— WORK TO BE COMPLETED —
In your copy of the records, include every word exactly and no pictures.

(DATA Opens)

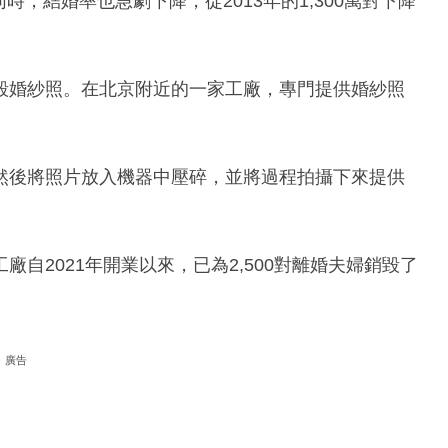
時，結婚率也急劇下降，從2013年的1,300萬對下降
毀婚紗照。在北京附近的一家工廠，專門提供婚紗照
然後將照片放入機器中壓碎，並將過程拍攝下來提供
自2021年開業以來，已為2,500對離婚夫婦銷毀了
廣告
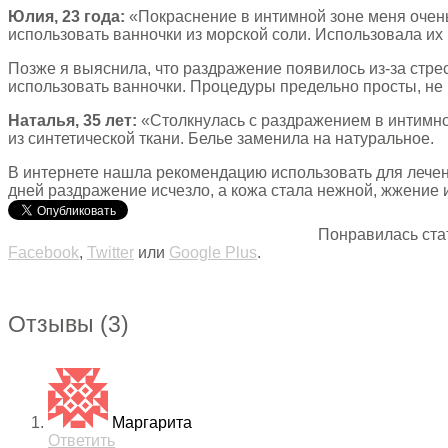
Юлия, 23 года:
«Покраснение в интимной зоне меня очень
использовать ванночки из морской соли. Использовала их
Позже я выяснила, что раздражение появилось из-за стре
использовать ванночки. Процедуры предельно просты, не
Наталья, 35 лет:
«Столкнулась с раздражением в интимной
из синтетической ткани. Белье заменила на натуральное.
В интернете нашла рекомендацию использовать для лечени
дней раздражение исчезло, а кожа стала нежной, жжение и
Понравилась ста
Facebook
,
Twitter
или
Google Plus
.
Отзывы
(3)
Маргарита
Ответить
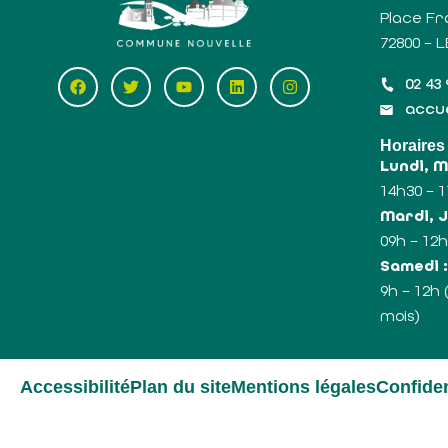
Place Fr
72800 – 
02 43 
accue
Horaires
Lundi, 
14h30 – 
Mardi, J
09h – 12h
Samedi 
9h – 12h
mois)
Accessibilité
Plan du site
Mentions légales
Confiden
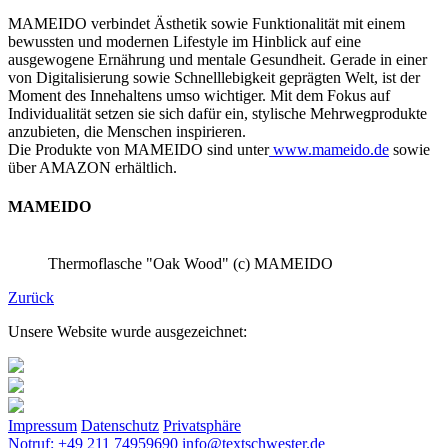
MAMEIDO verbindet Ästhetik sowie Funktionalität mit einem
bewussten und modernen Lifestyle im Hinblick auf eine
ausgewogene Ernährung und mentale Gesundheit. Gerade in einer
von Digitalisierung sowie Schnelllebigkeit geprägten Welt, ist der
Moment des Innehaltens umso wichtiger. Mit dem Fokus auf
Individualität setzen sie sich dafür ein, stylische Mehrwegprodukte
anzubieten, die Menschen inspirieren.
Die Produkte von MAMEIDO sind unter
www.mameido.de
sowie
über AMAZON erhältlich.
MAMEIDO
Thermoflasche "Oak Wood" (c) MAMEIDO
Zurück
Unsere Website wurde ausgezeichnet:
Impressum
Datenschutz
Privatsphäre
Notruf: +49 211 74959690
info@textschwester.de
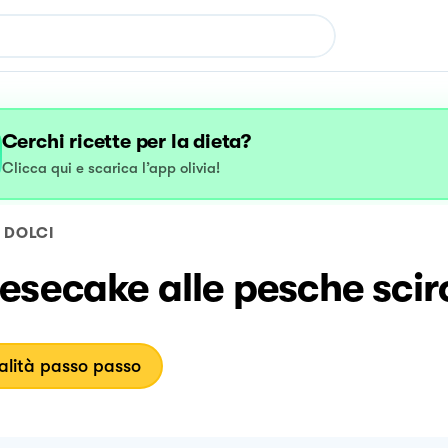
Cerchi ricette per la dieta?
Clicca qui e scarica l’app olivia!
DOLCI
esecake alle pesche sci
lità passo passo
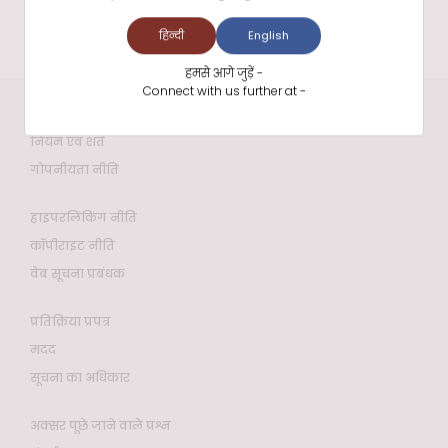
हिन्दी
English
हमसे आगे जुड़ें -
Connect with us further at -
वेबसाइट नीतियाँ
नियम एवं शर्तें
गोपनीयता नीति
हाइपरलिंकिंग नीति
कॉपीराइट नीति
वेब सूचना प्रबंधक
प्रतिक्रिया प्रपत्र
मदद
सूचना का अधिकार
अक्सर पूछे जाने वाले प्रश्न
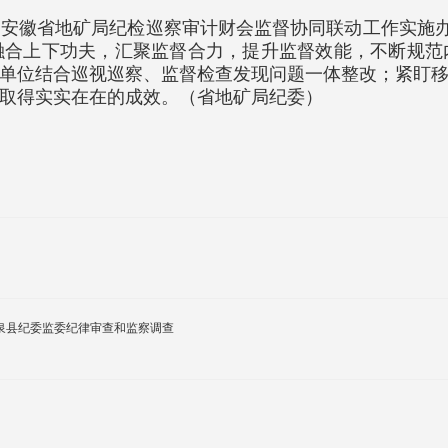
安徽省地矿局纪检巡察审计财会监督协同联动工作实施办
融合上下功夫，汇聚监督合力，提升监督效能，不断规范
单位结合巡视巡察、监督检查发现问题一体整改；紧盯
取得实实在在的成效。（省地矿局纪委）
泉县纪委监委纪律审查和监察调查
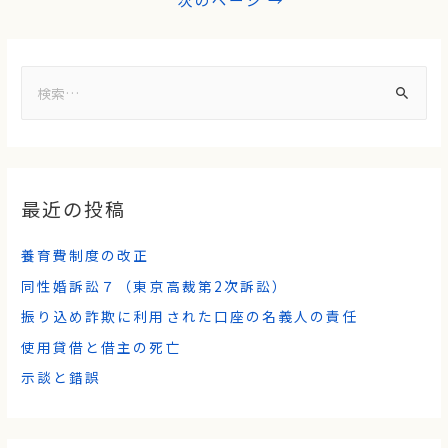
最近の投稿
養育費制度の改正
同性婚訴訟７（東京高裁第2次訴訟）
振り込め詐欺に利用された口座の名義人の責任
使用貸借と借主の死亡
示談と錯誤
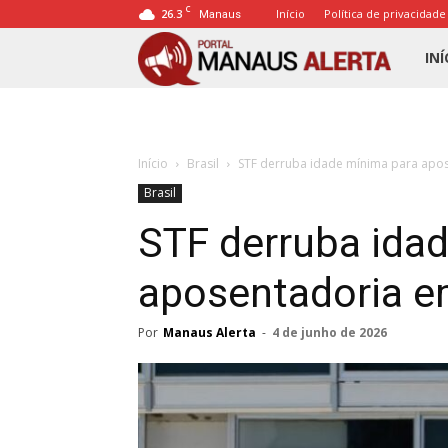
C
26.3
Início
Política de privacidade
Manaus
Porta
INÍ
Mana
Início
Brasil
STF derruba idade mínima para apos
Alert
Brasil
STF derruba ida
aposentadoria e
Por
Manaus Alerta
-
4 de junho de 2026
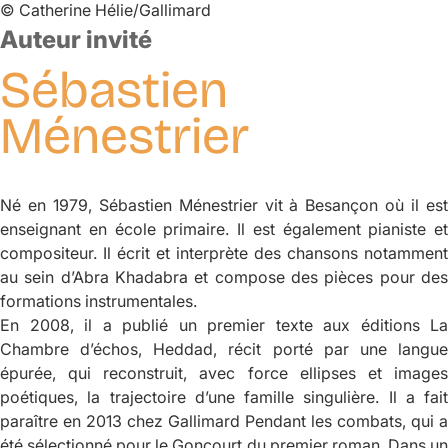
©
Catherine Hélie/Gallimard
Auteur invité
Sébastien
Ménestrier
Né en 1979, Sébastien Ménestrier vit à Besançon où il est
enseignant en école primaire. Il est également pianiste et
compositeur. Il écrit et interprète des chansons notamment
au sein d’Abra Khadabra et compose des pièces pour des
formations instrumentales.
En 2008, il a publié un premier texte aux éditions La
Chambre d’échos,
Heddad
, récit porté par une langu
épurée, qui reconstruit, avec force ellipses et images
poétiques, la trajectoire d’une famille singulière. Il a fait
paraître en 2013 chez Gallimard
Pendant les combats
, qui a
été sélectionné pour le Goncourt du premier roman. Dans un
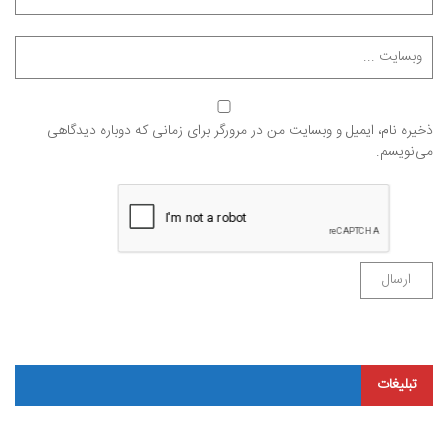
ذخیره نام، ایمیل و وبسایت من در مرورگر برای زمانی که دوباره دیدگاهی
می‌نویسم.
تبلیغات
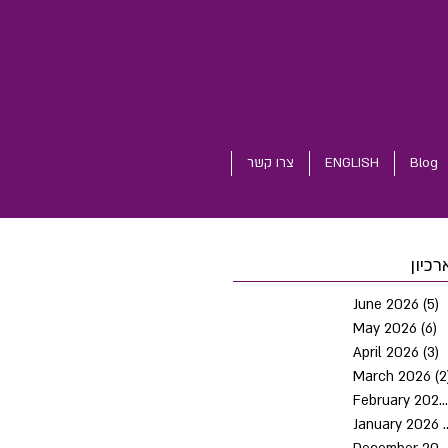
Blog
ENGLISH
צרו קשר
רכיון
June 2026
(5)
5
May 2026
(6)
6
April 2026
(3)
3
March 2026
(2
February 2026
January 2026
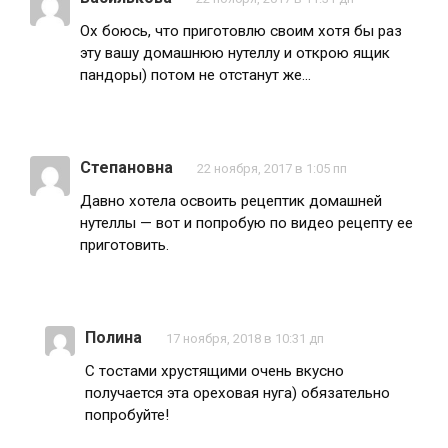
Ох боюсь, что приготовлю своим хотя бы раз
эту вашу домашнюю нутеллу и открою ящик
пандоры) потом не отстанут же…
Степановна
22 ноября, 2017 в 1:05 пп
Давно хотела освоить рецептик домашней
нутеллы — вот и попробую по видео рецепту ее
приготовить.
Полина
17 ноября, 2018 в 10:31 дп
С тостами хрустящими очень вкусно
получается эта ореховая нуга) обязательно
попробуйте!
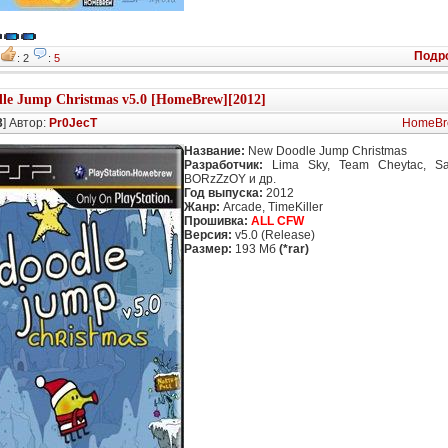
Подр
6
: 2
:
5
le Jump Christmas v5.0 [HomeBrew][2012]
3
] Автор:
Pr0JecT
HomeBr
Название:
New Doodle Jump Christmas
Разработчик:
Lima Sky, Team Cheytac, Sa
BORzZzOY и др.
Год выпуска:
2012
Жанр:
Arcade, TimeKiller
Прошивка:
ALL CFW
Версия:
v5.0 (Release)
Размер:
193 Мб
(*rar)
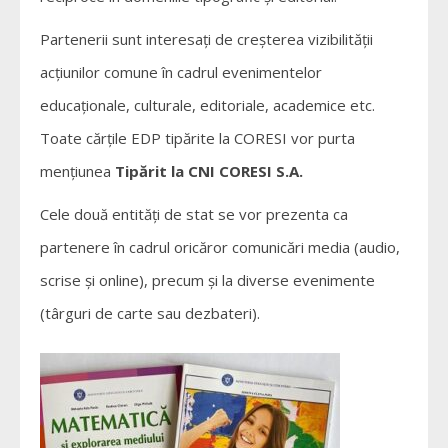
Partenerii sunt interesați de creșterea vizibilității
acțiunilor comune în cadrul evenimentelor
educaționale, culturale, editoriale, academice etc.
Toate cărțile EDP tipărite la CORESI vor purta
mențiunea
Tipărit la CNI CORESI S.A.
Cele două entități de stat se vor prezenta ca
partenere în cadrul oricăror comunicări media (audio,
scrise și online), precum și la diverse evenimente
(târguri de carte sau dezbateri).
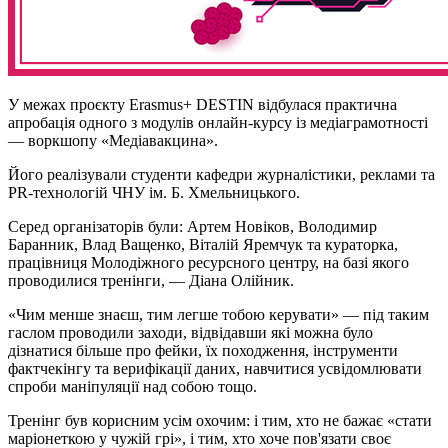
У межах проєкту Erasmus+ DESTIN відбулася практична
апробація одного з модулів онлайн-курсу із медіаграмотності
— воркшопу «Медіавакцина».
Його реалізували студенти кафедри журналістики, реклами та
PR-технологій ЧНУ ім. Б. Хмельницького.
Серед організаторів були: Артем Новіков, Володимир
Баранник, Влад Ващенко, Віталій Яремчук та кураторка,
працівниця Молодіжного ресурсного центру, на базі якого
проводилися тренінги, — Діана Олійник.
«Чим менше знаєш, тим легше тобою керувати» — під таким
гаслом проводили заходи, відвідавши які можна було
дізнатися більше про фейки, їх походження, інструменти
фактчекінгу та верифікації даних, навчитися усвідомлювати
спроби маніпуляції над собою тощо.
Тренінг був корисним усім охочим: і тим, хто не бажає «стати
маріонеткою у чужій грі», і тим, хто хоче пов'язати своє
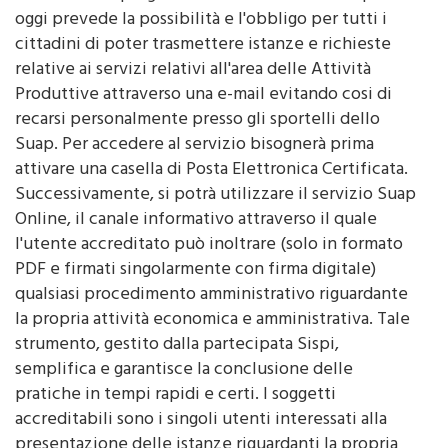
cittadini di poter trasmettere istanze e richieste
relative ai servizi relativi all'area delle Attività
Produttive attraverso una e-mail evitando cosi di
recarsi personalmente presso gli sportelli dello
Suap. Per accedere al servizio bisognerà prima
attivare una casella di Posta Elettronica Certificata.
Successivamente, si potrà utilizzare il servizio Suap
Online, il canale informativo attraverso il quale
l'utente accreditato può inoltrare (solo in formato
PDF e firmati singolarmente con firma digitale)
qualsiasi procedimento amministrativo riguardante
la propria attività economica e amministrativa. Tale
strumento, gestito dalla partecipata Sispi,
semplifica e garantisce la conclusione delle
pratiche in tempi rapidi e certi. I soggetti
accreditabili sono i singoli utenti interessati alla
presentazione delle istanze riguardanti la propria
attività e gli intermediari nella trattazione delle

(DATA Closes)

— YOUR SOLUTION —
時，結婚率也急劇下降，從2013年的1,300萬對下降
毀婚紗照。在北京附近的一家工廠，專門提供婚紗照
然後將照片放入機器中壓碎，並將過程拍攝下來提供
自2021年開業以來，已為2,500對離婚夫婦銷毀了
廣告
Юлия, 23 года:
«Покраснение в интимной зоне меня очень
использовать ванночки из морской соли. Использовала их
Позже я выяснила, что раздражение появилось из-за стре
использовать ванночки. Процедуры предельно просты, не
Наталья, 35 лет:
«Столкнулась с раздражением в интимной
из синтетической ткани. Белье заменила на натуральное.
В интернете нашла рекомендацию использовать для лечени
дней раздражение исчезло, а кожа стала нежной, жжение и
Понравилась ста
Facebook
,
Twitter
или
Google Plus
.
Отзывы
(3)
Маргарита
Ответить
Place Fr
72800 – 
02 43 
accue
Horaires
Lundi, 
14h30 – 
Mardi, J
09h – 12h
Samedi 
9h – 12h
mois)
Accessibilité
Plan du site
Mentions légales
Confiden
MAMEIDO verbindet Ästhetik sowie Funktionalität mit einem
bewussten und modernen Lifestyle im Hinblick auf eine
ausgewogene Ernährung und mentale Gesundheit. Gerade in einer
von Digitalisierung sowie Schnelllebigkeit geprägten Welt, ist der
Moment des Innehaltens umso wichtiger. Mit dem Fokus auf
Individualität setzen sie sich dafür ein, stylische Mehrwegprodukte
anzubieten, die Menschen inspirieren.
Die Produkte von MAMEIDO sind unter
www.mameido.de
sowie
über AMAZON erhältlich.
MAMEIDO
Thermoflasche "Oak Wood" (c) MAMEIDO
Zurück
Unsere Website wurde ausgezeichnet:
Impressum
Datenschutz
Privatsphäre
Notruf: +49 211 74959690
info@textschwester.de
Cerchi ricette per la dieta?
Clicca qui e scarica l’app olivia!
DOLCI
esecake alle pesche sci
lità passo passo
हिन्दी
English
हमसे आगे जुड़ें -
Connect with us further at -
वेबसाइट नीतियाँ
नियम एवं शर्तें
गोपनीयता नीति
हाइपरलिंकिंग नीति
कॉपीराइट नीति
वेब सूचना प्रबंधक
प्रतिक्रिया प्रपत्र
मदद
सूचना का अधिकार
अक्सर पूछे जाने वाले प्रश्न
安徽省地矿局纪检巡察审计财会监督协同联动工作实施办
融合上下功夫，汇聚监督合力，提升监督效能，不断规范
单位结合巡视巡察、监督检查发现问题一体整改；紧盯
取得实实在在的成效。（省地矿局纪委）
泉县纪委监委纪律审查和监察调查
最近の投稿
養育費制度の改正
同性婚訴訟７（東京高裁第2次訴訟）
振り込め詐欺に利用された口座の名義人の責任
使用貸借と借主の死亡
示談と錯誤
C
26.3
Início
Política de privacidade
Manaus
Porta
INÍ
Mana
Início
Brasil
STF derruba idade mínima para apos
Alert
Brasil
STF derruba ida
aposentadoria e
Por
Manaus Alerta
-
4 de junho de 2026
©
Catherine Hélie/Gallimard
Auteur invité
Sébastien
Ménestrier
Né en 1979, Sébastien Ménestrier vit à Besançon où il est
enseignant en école primaire. Il est également pianiste et
compositeur. Il écrit et interprète des chansons notamment
au sein d’Abra Khadabra et compose des pièces pour des
formations instrumentales.
En 2008, il a publié un premier texte aux éditions La
Chambre d’échos,
Heddad
, récit porté par une langu
épurée, qui reconstruit, avec force ellipses et images
poétiques, la trajectoire d’une famille singulière. Il a fait
paraître en 2013 chez Gallimard
Pendant les combats
, qui a
été sélectionné pour le Goncourt du premier roman. Dans un
ذخیره نام، ایمیل و وبسایت من در مرورگر برای زمانی که دوباره دیدگاهی
می‌نویسم.
تبلیغات
Blog
ENGLISH
צרו קשר
רכיון
June 2026
(5)
5
May 2026
(6)
6
April 2026
(3)
3
March 2026
(2
February 2026
January 2026
Ох боюсь, что приготовлю своим хотя бы раз
эту вашу домашнюю нутеллу и открою ящик
пандоры) потом не отстанут же…
Степановна
22 ноября, 2017 в 1:05 пп
Давно хотела освоить рецептик домашней
нутеллы — вот и попробую по видео рецепту ее
приготовить.
Полина
17 ноября, 2018 в 10:31 дп
С тостами хрустящими очень вкусно
получается эта ореховая нуга) обязательно
попробуйте!
Подр
6
: 2
:
5
le Jump Christmas v5.0 [HomeBrew][2012]
3
] Автор:
Pr0JecT
HomeBr
Название:
New Doodle Jump Christmas
Разработчик:
Lima Sky, Team Cheytac, Sa
BORzZzOY и др.
Год выпуска:
2012
Жанр:
Arcade, TimeKiller
Прошивка:
ALL CFW
Версия:
v5.0 (Release)
Размер:
193 Мб
(*rar)
Partenerii sunt interesați de creșterea vizibilității
acțiunilor comune în cadrul evenimentelor
educaționale, culturale, editoriale, academice etc.
Toate cărțile EDP tipărite la CORESI vor purta
mențiunea
Tipărit la CNI CORESI S.A.
Cele două entități de stat se vor prezenta ca
partenere în cadrul oricăror comunicări media (audio,
scrise și online), precum și la diverse evenimente
(târguri de carte sau dezbateri).
У межах проєкту Erasmus+ DESTIN відбулася практична
апробація одного з модулів онлайн-курсу із медіаграмотності
— воркшопу «Медіавакцина».
Його реалізували студенти кафедри журналістики, реклами та
PR-технологій ЧНУ ім. Б. Хмельницького.
Серед організаторів були: Артем Новіков, Володимир
Баранник, Влад Ващенко, Віталій Яремчук та кураторка,
працівниця Молодіжного ресурсного центру, на базі якого
проводилися тренінги, — Діана Олійник.
«Чим менше знаєш, тим легше тобою керувати» — під таким
гаслом проводили заходи, відвідавши які можна було
дізнатися більше про фейки, їх походження, інструменти
фактчекінгу та верифікації даних, навчитися усвідомлювати
спроби маніпуляції над собою тощо.
Тренінг був корисним усім охочим: і тим, хто не бажає «стати
маріонеткою у чужій грі», і тим, хто хоче пов'язати своє
cittadini di poter trasmettere istanze e richieste
relative ai servizi relativi all'area delle Attività
Produttive attraverso una e-mail evitando cosi di
recarsi personalmente presso gli sportelli dello
Suap. Per accedere al servizio bisognerà prima
attivare una casella di Posta Elettronica Certificata.
Successivamente, si potrà utilizzare il servizio Suap
Online, il canale informativo attraverso il quale
l'utente accreditato può inoltrare (solo in formato
PDF e firmati singolarmente con firma digitale)
qualsiasi procedimento amministrativo riguardante
la propria attività economica e amministrativa. Tale
strumento, gestito dalla partecipata Sispi,
semplifica e garantisce la conclusione delle
pratiche in tempi rapidi e certi. I soggetti
accreditabili sono i singoli utenti interessati alla
presentazione delle istanze riguardanti la propria
attività e gli intermediari nella trattazione delle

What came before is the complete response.